- ink on paper
John Steinbeck's detailed outline for the screen treatment of his 1933 novella The Red Pony. In August 1941 the contract for the screenplay of The Red Pony was signed with RKO. Lewis Milestone, who was to direct the film, was to help Steinbeck with the technical aspects of the screenplay. Steinbeck immediately began a synopsis in preparation for Milestone's arrival the next month in Monterey. He wrote, "I have mapped the whole thing out and think I can see a way to make it carry the dramatic load and one which might work" (quoted in Benson).
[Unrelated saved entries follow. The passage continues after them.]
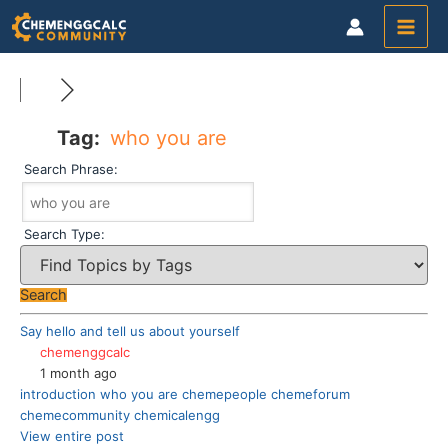
Skip
to
content
Tag:
who you are
Search Phrase:
Search Type:
Say hello and tell us about yourself
chemenggcalc
1 month ago
introduction
who you are
chemepeople
chemeforum
chemecommunity
chemicalengg
View entire post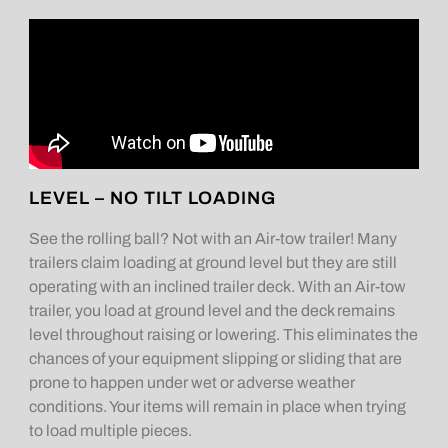
LEVEL – NO TILT LOADING
See the rolling ball? Not with an Air-tow trailer! Many
trailers claim loading at ground level but they are still
operating with an inclined trailer deck. With an Air-tow
trailer, you load at ground level and the deck remains
level throughout raising or lowering. This eliminates the
chances of your equipment slipping or sliding that are
prone to happen under wet or adverse weather
conditions. Your items will remain in place when trying
to load multiple pieces.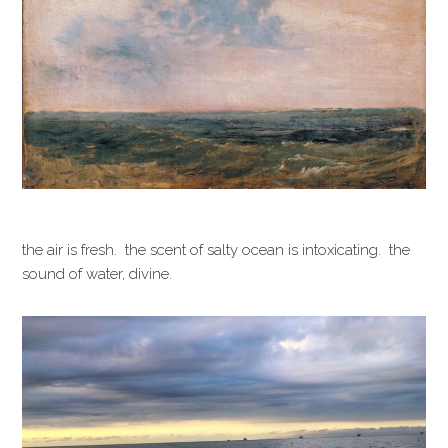
the air is fresh. the scent of salty ocean is intoxicating. the
sound of water, divine.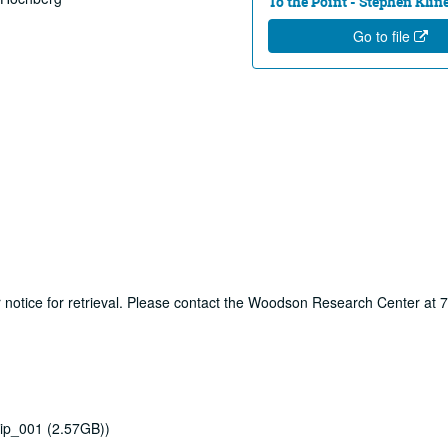
To the Point - Stephen Klin
Go to file
ur notice for retrieval. Please contact the Woodson Research Center at
ip_001 (2.57GB))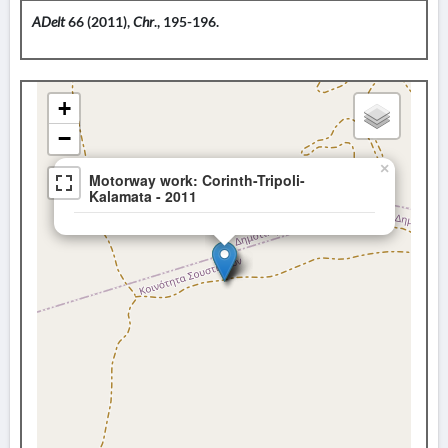
ADelt
66 (2011),
Chr
., 195-196.
+
−
×
Motorway work: Corinth-Tripoli-
Kalamata - 2011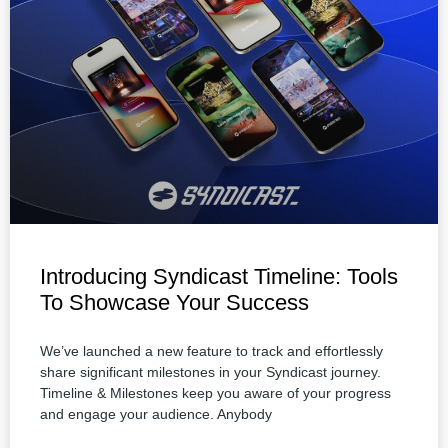
Introducing Syndicast Timeline: Tools
To Showcase Your Success
We’ve launched a new feature to track and effortlessly
share significant milestones in your Syndicast journey.
Timeline & Milestones keep you aware of your progress
and engage your audience. Anybody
The synopsis includes Steinbeck's thoughts on combining the plot threads of the episodic novella, characterization, filming techniques, and other elements. He devotes a lengthy and revealing paragraph to the use of music in the film: "Now last is the music—This should be considered with great care. Since this picture deals largely in moods, in memories, both of which are to open up an audience and drive each one into his own past. It is suggested that the music be largely in a tone of revery and memory, that it be rich in melody, that it largely rely on cellos and soft instruments only now and then using the shrillness of fifes and the clear clean tones of flutes. It should have an almost dream like tone .... Some of Debussy has the quality I am thinking of. The music can help to make this picture memorable, in fact the music in some scenes can dominate the picture .... Music should be rich and simple and melodic even if modern composers do not like melody. This is a sentimental film openly and honestly sentimental." The score for the film was eventually written by Aaron Copeland and was considered highly effective.
The film was not made till the late 1940s. It was commercial and critical success, directed by Milestone, filmed in Technicolor, and starring Myrna Loy and Robert Mitchum.
There are no other entires in the ledger book, indicating that Steinbeck may have found it cumbersome. The front flyleaf is inscribed in pencil in a large scrawling hand, "To Howard Gossage with love, John Steinbeck" and dated in ink "6 March 1963".